Les débuts ont été assez difficiles il faut l’avouer, entre la machine , les réglages, les fournitures, cela m’a prit plusieurs semaines pour maitriser au minimum une production digne de ce nom. Et cela a été utile, ma pièce a été imprimée, elle remplit parfaitement son rôle. Depuis j’ai pu me perfectionner sur ce sujet. J’ai changé de machine pour prendre quelque chose de plus performant. J’ai trouvé des fournisseurs de filaments techniques (filaments avec fibres de carbone, fibres enrichies en métal, fibres haute température, fibres TPU souples, etc) bref, les possibilités sont presque infinies.
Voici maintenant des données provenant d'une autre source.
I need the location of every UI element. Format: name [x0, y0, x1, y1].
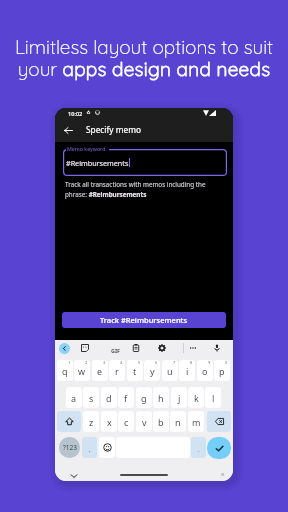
staticText: Memo keyword: [67, 145, 106, 152]
button[interactable]: .: [191, 437, 206, 458]
staticText: v: [142, 416, 147, 428]
staticText: c: [124, 416, 129, 428]
staticText: h: [158, 392, 164, 404]
staticText: x: [107, 416, 112, 428]
staticText: 2: [85, 360, 88, 365]
staticText: n: [175, 416, 181, 428]
staticText: i: [186, 365, 189, 377]
staticText: 3: [103, 360, 106, 365]
staticText: p: [219, 365, 225, 377]
button[interactable]: [99, 437, 115, 458]
button[interactable]: mic: [209, 340, 225, 356]
staticText: Track all transactions with memos includ…: [65, 180, 208, 199]
button[interactable]: ?123: [59, 437, 80, 458]
button[interactable]: gear: [154, 340, 170, 356]
staticText: l: [212, 392, 215, 404]
staticText: ,: [89, 446, 91, 454]
button[interactable]: d: [101, 387, 117, 408]
staticText: 4: [120, 360, 123, 365]
button[interactable]: h: [153, 387, 169, 408]
button[interactable]: [207, 437, 231, 459]
staticText: 1: [68, 360, 71, 365]
button[interactable]: clipboard: [128, 340, 144, 356]
button[interactable]: dots: [185, 340, 201, 356]
staticText: GIF: [111, 347, 121, 354]
staticText: 5: [138, 360, 141, 365]
button[interactable]: o: [197, 360, 213, 381]
staticText: m: [192, 416, 201, 428]
staticText: 0: [225, 360, 228, 365]
staticText: 6: [155, 360, 158, 365]
staticText: 9: [208, 360, 211, 365]
button[interactable]: x: [101, 411, 117, 432]
staticText: 10:02: [68, 110, 83, 118]
staticText: a: [71, 392, 77, 404]
staticText: f: [124, 392, 128, 404]
button[interactable]: n: [170, 411, 186, 432]
button[interactable]: l: [205, 387, 221, 408]
button[interactable]: Collapse: [59, 343, 70, 354]
button[interactable]: y: [144, 360, 160, 381]
button[interactable]: Back: [60, 122, 76, 138]
staticText: s: [89, 392, 94, 404]
staticText: r: [115, 365, 119, 377]
button[interactable]: j: [171, 387, 187, 408]
button[interactable]: ,: [82, 437, 97, 458]
button[interactable]: [207, 411, 231, 432]
staticText: z: [89, 416, 94, 428]
button[interactable]: b: [153, 411, 169, 432]
staticText: ?123: [63, 443, 77, 452]
staticText: .: [198, 446, 200, 454]
button[interactable]: q: [57, 360, 73, 381]
staticText: w: [78, 365, 86, 377]
button[interactable]: Track #Reimbursements: [62, 312, 226, 328]
button[interactable]: v: [136, 411, 152, 432]
staticText: #Reimbursements: [66, 158, 129, 168]
staticText: b: [158, 416, 164, 428]
staticText: k: [194, 392, 199, 404]
button[interactable]: i: [179, 360, 195, 381]
staticText: 8: [190, 360, 193, 365]
button[interactable]: t: [127, 360, 143, 381]
button[interactable]: f: [118, 387, 134, 408]
staticText: Limitless layout options to suit: [0, 35, 288, 59]
button[interactable]: k: [188, 387, 204, 408]
button[interactable]: c: [118, 411, 134, 432]
button[interactable]: w: [74, 360, 90, 381]
button[interactable]: p: [214, 360, 230, 381]
button[interactable]: Hide keyboard: [66, 469, 81, 481]
staticText: Track #Reimbursements: [100, 315, 188, 325]
button[interactable]: m: [188, 411, 204, 432]
button[interactable]: [57, 411, 81, 432]
staticText: o: [202, 365, 208, 377]
staticText: Specify memo: [86, 124, 141, 135]
staticText: t: [133, 365, 137, 377]
staticText: your apps design and needs: [0, 57, 288, 81]
button[interactable]: GIF: [108, 342, 124, 358]
button[interactable]: z: [83, 411, 99, 432]
staticText: q: [62, 365, 68, 377]
button[interactable]: a: [66, 387, 82, 408]
staticText: y: [150, 365, 155, 377]
button[interactable]: sticker: [77, 340, 93, 356]
staticText: u: [167, 365, 173, 377]
staticText: ☰: [221, 472, 225, 477]
staticText: 7: [173, 360, 176, 365]
staticText: g: [141, 392, 147, 404]
staticText: e: [97, 365, 103, 377]
staticText: j: [178, 392, 181, 404]
button[interactable]: e: [92, 360, 108, 381]
button[interactable]: r: [109, 360, 125, 381]
button[interactable]: g: [136, 387, 152, 408]
button[interactable]: s: [83, 387, 99, 408]
button[interactable]: u: [162, 360, 178, 381]
staticText: d: [106, 392, 112, 404]
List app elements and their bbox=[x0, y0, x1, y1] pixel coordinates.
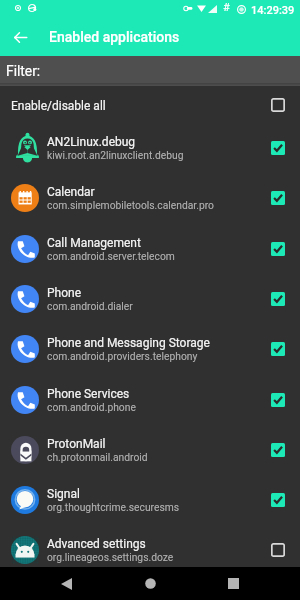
button[interactable]: AN2Linux.debug bbox=[0, 123, 300, 173]
staticText: com.android.providers.telephony bbox=[47, 350, 198, 362]
button[interactable]: Enable/disable all bbox=[0, 86, 300, 122]
staticText: Call Management bbox=[47, 236, 141, 250]
staticText: Enabled applications bbox=[49, 29, 180, 45]
staticText: Phone and Messaging Storage bbox=[47, 336, 210, 350]
button[interactable]: Home bbox=[134, 567, 167, 600]
staticText: com.android.phone bbox=[47, 401, 136, 413]
staticText: Advanced settings bbox=[47, 537, 146, 551]
staticText: org.thoughtcrime.securesms bbox=[47, 501, 180, 513]
staticText: Filter: bbox=[6, 63, 41, 79]
staticText: Enable/disable all bbox=[11, 99, 106, 113]
staticText: ch.protonmail.android bbox=[47, 451, 148, 463]
button[interactable]: Advanced settings bbox=[0, 525, 300, 568]
staticText: Calendar bbox=[47, 185, 95, 199]
staticText: Phone bbox=[47, 286, 82, 300]
staticText: org.lineageos.settings.doze bbox=[47, 551, 174, 563]
button[interactable]: Signal bbox=[0, 475, 300, 525]
button[interactable]: Call Management bbox=[0, 224, 300, 274]
button[interactable]: Phone and Messaging Storage bbox=[0, 324, 300, 374]
staticText: 14:29:39 bbox=[251, 4, 295, 17]
button[interactable]: Recents bbox=[217, 567, 250, 600]
button[interactable]: Phone bbox=[0, 274, 300, 324]
staticText: ProtonMail bbox=[47, 437, 106, 451]
button[interactable]: Calendar bbox=[0, 173, 300, 223]
button[interactable]: Back bbox=[7, 24, 33, 50]
staticText: Signal bbox=[47, 487, 80, 501]
staticText: AN2Linux.debug bbox=[47, 135, 136, 149]
button[interactable]: Back bbox=[50, 567, 83, 600]
staticText: # bbox=[223, 1, 230, 14]
button[interactable]: Phone Services bbox=[0, 375, 300, 425]
staticText: Phone Services bbox=[47, 387, 130, 401]
button[interactable]: ProtonMail bbox=[0, 425, 300, 475]
staticText: kiwi.root.an2linuxclient.debug bbox=[47, 149, 184, 161]
staticText: com.simplemobiletools.calendar.pro bbox=[47, 199, 214, 211]
staticText: com.android.server.telecom bbox=[47, 250, 175, 262]
staticText: com.android.dialer bbox=[47, 300, 133, 312]
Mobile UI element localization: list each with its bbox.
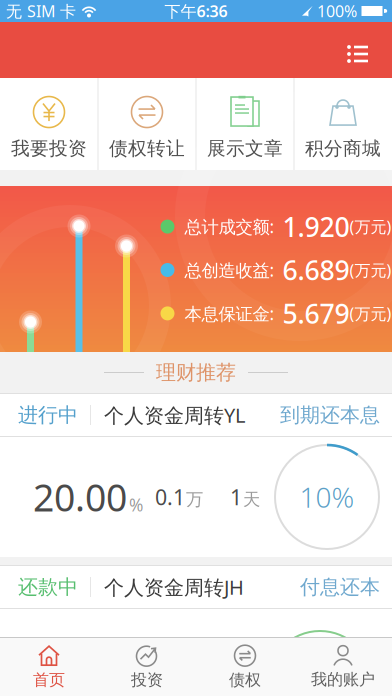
staticText: 个人资金周转JH xyxy=(104,574,244,600)
staticText: 到期还本息 xyxy=(280,403,380,427)
button[interactable]: 更多 xyxy=(347,44,392,64)
staticText: 债权 xyxy=(229,670,261,690)
staticText: 展示文章 xyxy=(207,137,283,160)
staticText: 无 SIM 卡 xyxy=(6,0,76,22)
button[interactable]: 投资 xyxy=(98,638,196,696)
staticText: 0.1 xyxy=(155,483,185,511)
button[interactable]: 债权 xyxy=(196,638,294,696)
staticText: 首页 xyxy=(33,670,65,690)
staticText: 本息保证金: xyxy=(184,302,274,325)
staticText: 总计成交额: xyxy=(184,215,274,238)
staticText: % xyxy=(129,493,143,516)
staticText: 债权转让 xyxy=(109,137,185,160)
staticText: 积分商城 xyxy=(305,137,381,160)
button[interactable]: 还款中 xyxy=(0,565,392,609)
staticText: 还款中 xyxy=(18,575,78,599)
button[interactable]: 展示文章 xyxy=(196,78,294,170)
staticText: 6.689 xyxy=(282,252,350,288)
staticText: 100% xyxy=(317,0,357,22)
staticText: 1.920 xyxy=(282,209,350,244)
button[interactable]: 进行中 xyxy=(0,393,392,437)
staticText: (万元) xyxy=(350,303,392,324)
staticText: 进行中 xyxy=(18,403,78,427)
button[interactable]: 首页 xyxy=(0,638,98,696)
staticText: 下午6:36 xyxy=(164,0,228,22)
staticText: 投资 xyxy=(131,670,163,690)
button[interactable]: 20.00 xyxy=(0,437,392,557)
staticText: 10% xyxy=(300,478,354,516)
button[interactable]: 积分商城 xyxy=(294,78,392,170)
staticText: 1 xyxy=(230,483,242,511)
staticText: 我要投资 xyxy=(11,137,87,160)
button[interactable]: 我要投资 xyxy=(0,78,98,170)
staticText: 付息还本 xyxy=(300,575,380,599)
staticText: (万元) xyxy=(350,259,392,281)
staticText: 理财推荐 xyxy=(156,360,236,385)
staticText: 5.679 xyxy=(282,296,350,331)
staticText: 我的账户 xyxy=(311,670,375,689)
staticText: 万 xyxy=(186,489,203,510)
staticText: (万元) xyxy=(350,216,392,237)
staticText: 天 xyxy=(243,489,260,510)
staticText: 总创造收益: xyxy=(184,258,274,282)
button[interactable]: 债权转让 xyxy=(98,78,196,170)
staticText: 个人资金周转YL xyxy=(104,402,245,428)
button[interactable]: 我的账户 xyxy=(294,638,392,696)
staticText: 20.00 xyxy=(33,472,127,522)
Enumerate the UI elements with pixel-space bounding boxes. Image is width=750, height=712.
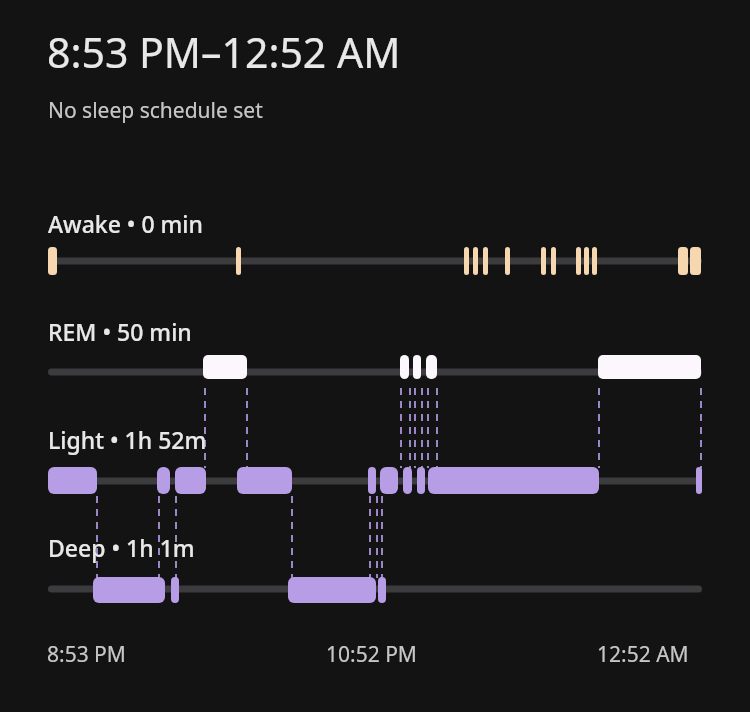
button[interactable]: Light • 1h 52m (48, 424, 207, 455)
staticText: Deep • 1h 1m (48, 532, 195, 563)
staticText: 8:53 PM–12:52 AM (47, 24, 401, 80)
staticText: 10:52 PM (326, 640, 417, 669)
button[interactable]: Deep • 1h 1m (48, 532, 195, 563)
staticText: 8:53 PM (47, 640, 126, 669)
button[interactable]: Awake • 0 min (48, 208, 203, 239)
staticText: Light • 1h 52m (48, 424, 207, 455)
staticText: REM • 50 min (48, 316, 192, 347)
staticText: Awake • 0 min (48, 208, 203, 239)
button[interactable]: REM • 50 min (48, 316, 192, 347)
staticText: 12:52 AM (597, 640, 689, 669)
staticText: No sleep schedule set (48, 96, 263, 125)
Les pièces réalisées en 3D pour la 125 TSX

  • Entretoises supports phares (ABS)
  • Rallonge patte fixation durite aviation avant (fibre carbone)
  • Support serrure selle (fibre carbone)
  • Protection guide gaine 
  • protection avec sélecteur avec sortie de boite (fibre Nylon technique HT)
  • Support ventilateur radiateur (fibre technique HT)
  • Support interrupteur ventilateur (fibre technique carbone)
  • Plaque protection pot échappement (fibre technique HT)
  • Réalisation de sorte de « plaques modèles » pour la patte de fixation de l’étrier de frein avant (adaptation, montage à blanc)
  • Supports clignotants avant
  • Couvercle boitier fusible
  • Supports cache latéral droit
  • Obturateur orifice filtre à air (déportée sur le coté)
  • Cales montage garde boue avant (adaptation garde boue DR 600)
  • Platine support feu arrière (pour montage intégré au support de plaque, fibre technique HT)
  • Guides câbles (accélérateur et embrayage) pour éviter les frottements

Et le laser dans tout ça ?

Il est tout naturellement venu complément les outils numériques. J’ai profité d’une promotion pour en faire l’acquisition. J’avais dans l’idée d’acheter dans un premier temps uniquement là tête laser et la montée sur ma première imprimante 3D (c’est possible avec les options). Je suis partie pour quelques euros de plus sur une machine dédiée qui me permet de découper toutes sortes de matériaux allant jusqu’aux métaux tendres (pas au delà de 5 mm d’épaisseur). Autant dire que c’est un « petit » laser, mais il n’en reste pas moins dangereux, c’est un outil à manipuler avec précautions (yeux mais aussi poumons avec les vapeurs dégagées). Je m’en suis servi pour découper des feuilles de joints, de la mousse EVA (10 voire 15 mm) et aussi juste pour le « fun » graver ma patte de déport pour l’étrier. Je dessine les découpes sous un logiciel 2D cette fois. Là encore cela ouvre pas mal de perspectives.

Et après ?

La prochaine phase consisterait à tester la CNC (commande numérique par calculateur) mais les machines sont un peu plus couteuses (même si cela tend à baisser et se démocratiser). Ces machines permettent de réaliser entre autre chose des pièces métalliques sur mesures et à l’unité. A voir pour de prochains projets de restauration, je ne doute pas que je vais devoir faire appel à des pros ou me pencher sur son utilisation.